(TASK BRIEF) "RSVP HİZMET PAKETİ" appears in one line; retype that line and all lines following it through the end of the records, with nothing left out or added.

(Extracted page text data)
········

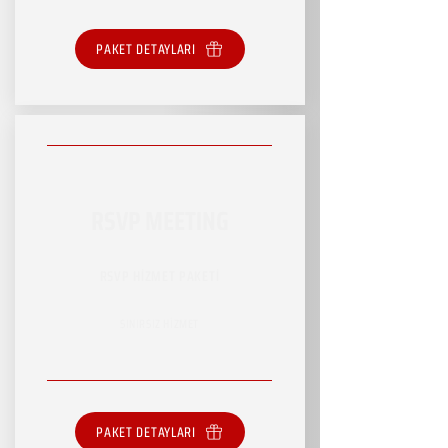
PAKET DETAYLARI
RSVP MEETING
RSVP HİZMET PAKETİ
SINIRSIZ HİZMET
PAKET DETAYLARI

········

(TASK RESPONSE)
RSVP HİZMET PAKETİ
SINIRSIZ HİZMET
PAKET DETAYLARI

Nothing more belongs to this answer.